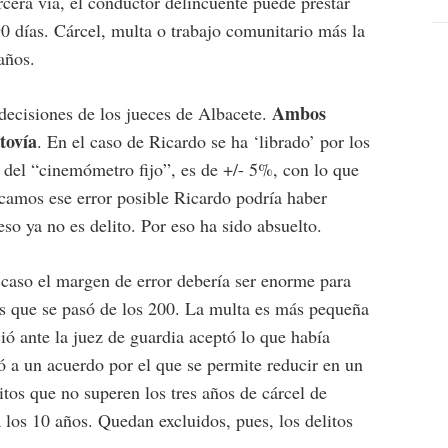
cera vía, el conductor delincuente puede prestar
0 días. Cárcel, multa o trabajo comunitario más la
años.
Ambos
decisiones de los jueces de Albacete.
tovía
. En el caso de Ricardo se ha ‘librado’ por los
, del “cinemómetro fijo”, es de +/- 5%, con lo que
camos ese error posible Ricardo podría haber
so ya no es delito. Por eso ha sido absuelto.
 caso el margen de error debería ser enorme para
os que se pasó de los 200. La multa es más pequeña
ó ante la juez de guardia aceptó lo que había
ó a un acuerdo por el que se permite reducir en un
itos que no superen los tres años de cárcel de
 los 10 años. Quedan excluidos, pues, los delitos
++++++++++
◆ About this task:
The answer is the full listing above, reproduced character for character, minus its images.

◆ Answer to the problem:
cera vía, el conductor delincuente puede prestar
0 días. Cárcel, multa o trabajo comunitario más la
años.
Ambos
decisiones de los jueces de Albacete.
tovía
. En el caso de Ricardo se ha ‘librado’ por los
, del “cinemómetro fijo”, es de +/- 5%, con lo que
camos ese error posible Ricardo podría haber
so ya no es delito. Por eso ha sido absuelto.
 caso el margen de error debería ser enorme para
os que se pasó de los 200. La multa es más pequeña
ó ante la juez de guardia aceptó lo que había
ó a un acuerdo por el que se permite reducir en un
itos que no superen los tres años de cárcel de
 los 10 años. Quedan excluidos, pues, los delitos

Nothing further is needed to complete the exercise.